I feel a bit like Colette in her Palais Royal apartment--she called the place "the tunnel" because of its shotgun layout. I spread books and various cooking ingredients around the kitchen & work there, because the kitchen door gives onto a sunny courtyard.

The tattoo parlor down the street has its air conditioner running. Four entirely black feral kittens peer out from under the fence, tropical flowers are blooming, and the palm trees rattle in the wind.

I woke up to the roving fruit vendor who drives past every morning around 9am. Her megaphone makes her sound like a muezzin, except her call to prayer is "I have pine-apples, I have cante-lope, I have sat-sumas..."

Last week, the mayor finally reopened Louis Armstrong Park, with the Tremé Brass Band playing, Congo drumming, dancing, sacred smudging and Mardi Gras Indians in blindingly-bright embroidery & feathers.
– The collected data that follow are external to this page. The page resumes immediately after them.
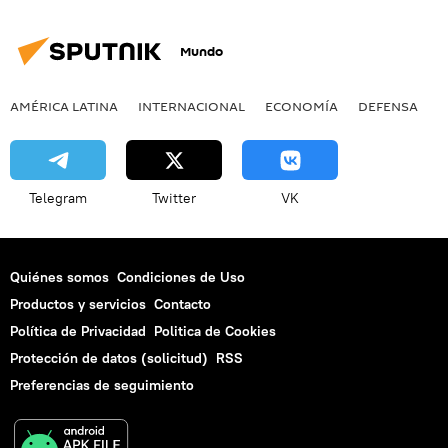
Mundo
AMÉRICA LATINA
INTERNACIONAL
ECONOMÍA
DEFENSA
M
Telegram
Twitter
VK
Quiénes somos
Condiciones de Uso
Productos y servicios
Contacto
Política de Privacidad
Politica de Cookies
Protección de datos (solicitud)
RSS
Preferencias de seguimiento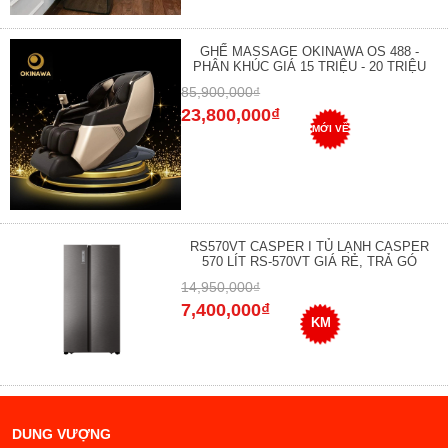
GHẾ MASSAGE OKINAWA OS 488 -
PHÂN KHÚC GIÁ 15 TRIỆU - 20 TRIỆU
85,900,000₫
23,800,000₫
MỚI VỀ
RS570VT CASPER I TỦ LẠNH CASPER
570 LÍT RS-570VT GIÁ RẺ, TRẢ GÓ
14,950,000₫
7,400,000₫
KM
DUNG VƯỢNG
Now, to cycle across town, avoiding the worst of the earthquake-fissures that linger six years after Katrina. Collecting details, trying to understand a little bit about this city so thoroughly inhabited and worn by its past but also determined to be present. I'm more awake here than in so many other cities where life is definitely easier (what a misnomer, 'the Big Easy') but less alive.